Obligations de paiement du loyer commercial

Échéances et modalités

Le paiement du loyer est l'obligation principale du locataire. Les modalités sont définies par le bail :

ÉlémentPratique courante
PériodicitéTrimestrielle (terme à échoir ou terme échu)
Mode de paiementVirement bancaire, prélèvement automatique
Charges et taxesRefacturation selon la répartition contractuelle (taxe foncière, charges de copropriété, assurance)
TVAApplicable si le bailleur a opté pour l'assujettissement (taux de 20 %)

Depuis la loi Pinel, le bailleur doit fournir un état récapitulatif annuel des charges et établir un budget prévisionnel. Les charges non listées dans le bail ne sont pas récupérables sur le locataire.

Conséquences du défaut de paiement

Le non-paiement du loyer constitue un manquement grave. Le bail contient généralement une clause résolutoire qui permet au bailleur de résilier le bail de plein droit, 1 mois après un commandement de payer resté infructueux. Le locataire perd alors son droit au bail, son fonds de commerce peut être menacé, et il s'expose à une expulsion.

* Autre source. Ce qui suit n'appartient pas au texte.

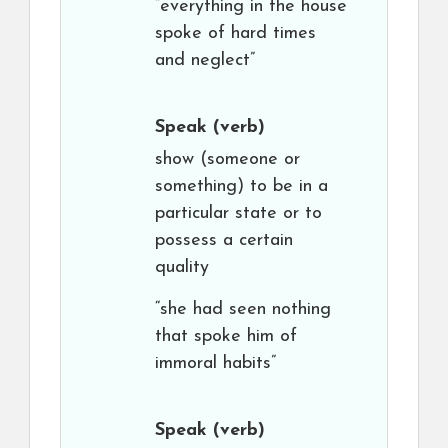
“everything in the house
spoke of hard times
and neglect”
Speak
(verb)
show (someone or
something) to be in a
particular state or to
possess a certain
quality
“she had seen nothing
that spoke him of
immoral habits”
Speak
(verb)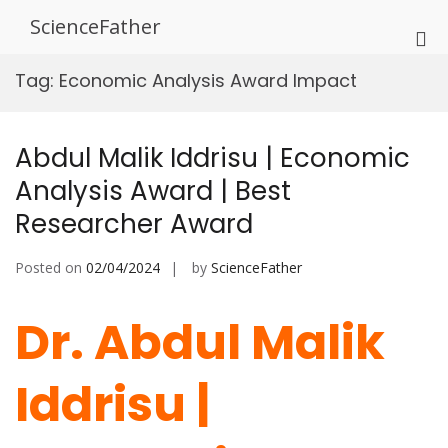
Skip
ScienceFather
to
Pri
content
Me
Tag:
Economic Analysis Award Impact
for
Mob
Abdul Malik Iddrisu | Economic
Analysis Award | Best
Researcher Award
Posted on
02/04/2024
by
ScienceFather
Dr. Abdul Malik
Iddrisu |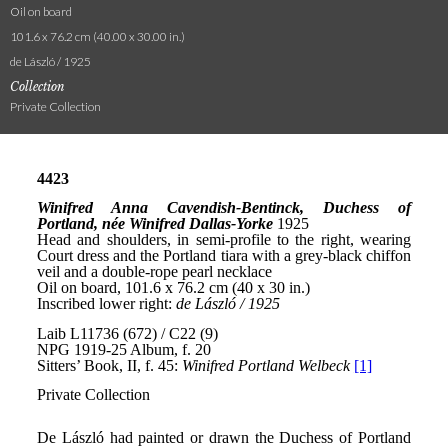
Oil on board
101.6 x 76.2 cm (40.00 x 30.00 in.)
de László / 1925
Collection
Private Collection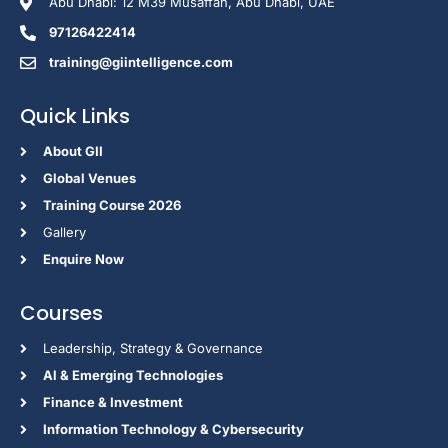
Abu Dhabi: 12 M39 Musaffah, Abu Dhabi, UAE
97126422414
training@giintelligence.com
Quick Links
About GII
Global Venues
Training Course 2026
Gallery
Enquire Now
Courses
Leadership, Strategy & Governance
Al & Emerging Technologies
Finance & Investment
Information Technology & Cybersecurity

En 2023, les tribunaux de commerce ont traité plusieurs milliers de contentieux liés à des impayés de loyers commerciaux. Le juge peut toutefois accorder des délais de paiement (jusqu'à 24 mois) si le locataire justifie de difficultés passagères.

Un retard de paiement peut déclencher une clause résolutoire en quelques semaines. Anticiper le risque avec un conseil juridique adapté est déterminant.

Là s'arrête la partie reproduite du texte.